Her path is clear. She lets out a breath.
“I won’t forget this, Embo.”
“As you say, child.”
She wants to do more. Even just stand here and talk to him—she regrets suddenly having lost touch with him all these years. But there’s no time for that. Already as she runs toward the ramp, she spies that old bastard Dengar trotting up, his long-barreled rifle swung up by his hip.
“Jas! Don’t you dare run!”
His cannon rifle goes off—she winces as a bolt shrieks over her shoulder. Nearly falling, she manages to hurry up the ramp, slamming the button closed behind her—it begins to ascend as she dives into the cockpit, opens the gunnery panel, and sets the shuttle’s nose-cone turret to drop.
As she warms the engines, the turret begins barking fire through the hangar. Dengar dives behind a rock formation just as the turret blasts a small crater where he was standing only moments before.
Time to get out of here. Time to find Norra.
“Bring him out!”
Two Red Key raiders—Yimug the Gran, Gweeska the Rodian—drag the man in all-too-familiar Mandalorian armor out into the center of so-called Freetown. The man staggers forward, his hands behind his back. Yimug throws him to the ground. Gweeska kicks him in the tailbone so that his helmeted head pitches forward into the sand.
Lorgan Movellan steps up. All around, the Red Key raiders applaud and hoot and catcall. They line the walls all around Freetown, raising blasters in the air, some firing them. The people of this town are huddled together down here in the center. Some lie dead, serving as lessons to the others. The rest wait with weapons against their heads to remind them to remain docile, lest they, too, find their brains cooking on the sand.
Movellan looks down his long, crooked nose and scowls at Cobb Vanth. He lifts his lip into a sneer and hawks phlegm into his mouth, then spits. It spatters against the Mandalorian helmet.
“You don’t deserve that armor,” Lorgan says, his voice a hiss like sand against sand. For good measure, he kicks out with a cobble-tread boot, kicking Vanth in the head so hard the so-called mayor of Freetown goes down like a sack of mox-spelt. “Is it even real Mandalorian armor? Looks like something hammered out on a swindler’s forge. Besides…wearing a strong man’s armor doesn’t change how weak you are. Take his helmet off.”

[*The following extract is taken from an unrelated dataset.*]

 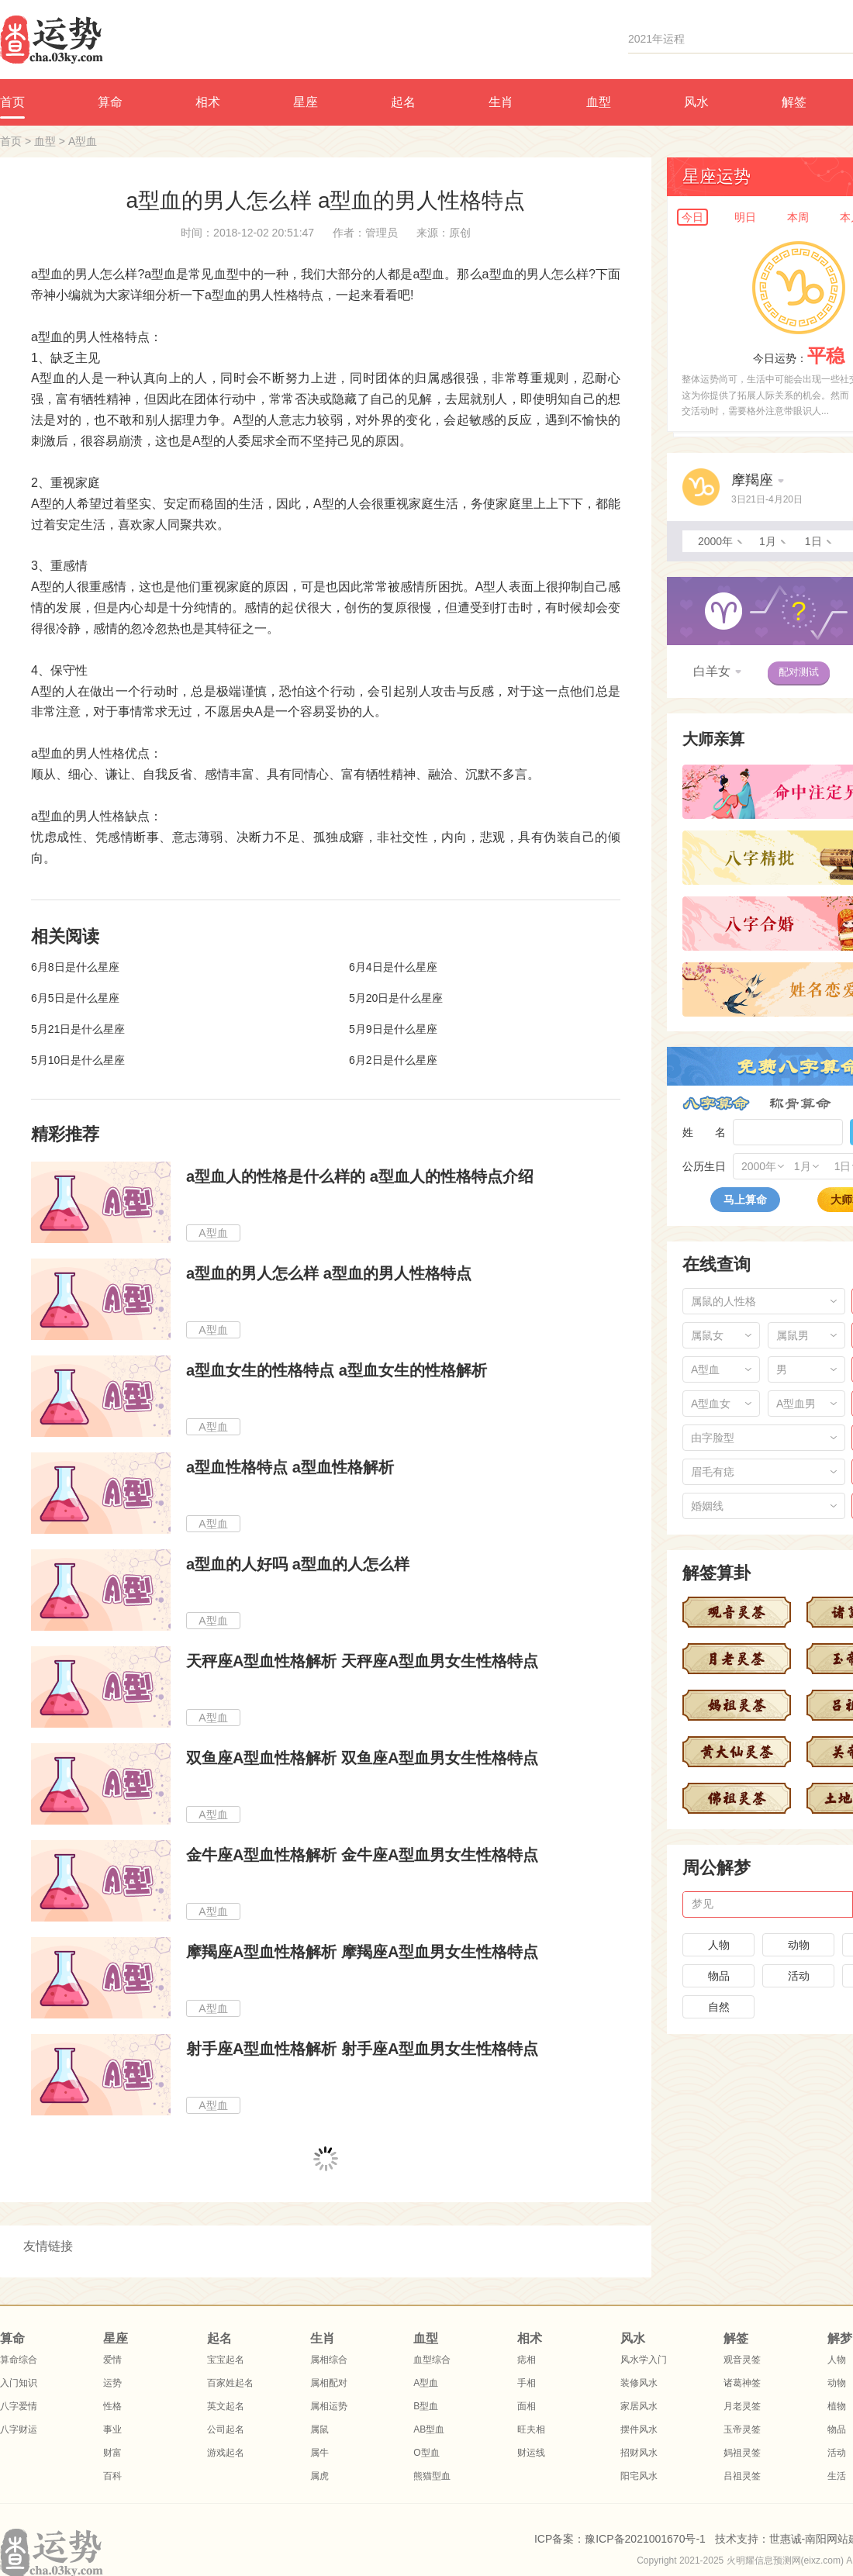 What do you see at coordinates (112, 2429) in the screenshot?
I see `事业` at bounding box center [112, 2429].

Gweeska and Yimug work in tandem, unscrewing the helmet off Vanth’s head with an unceremonious twist. With that done, Lorgan now can look into the eyes of the man who has been giving him so much trouble.
“You’ve been like a grit of sand in my undercarriage,” Lorgan says, baring his teeth. “Cobb Vanth. Noble lawman. Sheriff and mayor and all-around thorn in my hind end.” He shrugs. “I’m not impressed.”
“Gotta give me some credit,” Vanth says, gravel grinding in his voice. “I was enough of a pain in the ass to bring you out here.”
“Who are you, anyway?”
“Just a man trying to do right.”
“What’s your game? What do you want? Not power? Not money? Surely this little…cult of personality is paying off? Is it women? Maybe the armor has given you delusions of grandeur.”
“I want freedom.”
Oh. So that’s it. He grabs the man’s head, pushing it forward hard enough that Vanth’s teeth clack as his chin slams into his own chest.
There, on the back of Vanth’s neck: a symbol formed out of scar tissue, like a primitive star with a series of dots and hashes. An owner’s mark. “You were a slave.”
“Sure. That’s the story we can tell.”
A playful flash glints in Vanth’s eye, and it only enrages Movellan further. He was nobody, and now he’s very much somebody. A slave turned sheriff. A ghost into a man. With Jabba gone and the Hutts in disarray—and further, with the Empire and its slave tax having disappeared once the second Death Star went kaboom—it makes sense that the slave class here on Tatooine would break apart. Its slaves, once given a measure of freedom, would not go so easily back to the cage. But who owned him? And why risk his neck for the others?